Product Characteristic Product_category
AA Functional A
AB Functional A
AB Portable A
BA Portable B
BA Quality B
BB Quality B
BA Bright B
BB Sound B
BB Sound B
BC Sound B
BC Sound B
BC Work B
CA Functional C
CA Functional C
CA Functional C
CA Functional C
CB Functional C
CC Functional C
CC Functional C
CC Functional C
CC Functional C
CC Portable C
CC Design C
CD Quality C
CD Quality C
CD Output C
CD Noise C
CD Noise C
CD Component C
CD Component C
")
I want to make 3 barplots corresponding to each of the 3 product categories with x=Characteristic and y axis having count of each Characteristic. Further I want to stack the bar with Product. So the code for the barplot for lets say Product_category A is -
mydata %>% filter(Product_category == "A") %>%
ggplot(aes(x=Characteristic, fill = Product)) + geom_bar(width = 0.2) + coord_flip()

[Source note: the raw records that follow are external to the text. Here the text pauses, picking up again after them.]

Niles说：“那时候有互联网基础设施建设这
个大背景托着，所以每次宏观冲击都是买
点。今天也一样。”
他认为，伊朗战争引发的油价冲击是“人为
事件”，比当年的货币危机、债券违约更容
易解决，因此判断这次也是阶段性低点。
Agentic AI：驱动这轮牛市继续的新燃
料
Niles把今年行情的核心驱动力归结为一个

This part is easy. I am struggling with two things - I want to order the stacked bars in descending order of the count of each Characteristic. This dataset being the minimal subset of my dataset, so here by default the bars may appear ordered but in my actual dataset they are not. The second thing I want to do is to label each bar with percentage, such that the percentage is within each product category - formula = count(Characteristic)/sum(count(Characteristic)). So I want my final graph to look something as follows -
mydata %>% filter(Product_category == "A") %>%
group_by(Characteristic) %>%
summarize(counts = n()) %>% arrange(counts) %>%
mutate(Characteristic = factor(Characteristic, Characteristic), perc = counts/sum(counts)) %>%
ggplot(aes(x=Characteristic, y = counts)) +
geom_bar(stat = "identity", width = 0.4) +
theme(axis.text.x=element_blank()) +
geom_text(aes(label = paste(round(perc*100, digits = 1),"%",sep = "")), hjust = -0.2, size = 2.8, position = position_dodge(width = 0.7), inherit.aes = TRUE) +
coord_flip()
With the only difference that I want each bar to be stacked by Product, so I can visually see the share of each Product within each Characteristic. I experimented with many many things but each is verbose and still do not lend desired result. What is the most tidy way of doing this?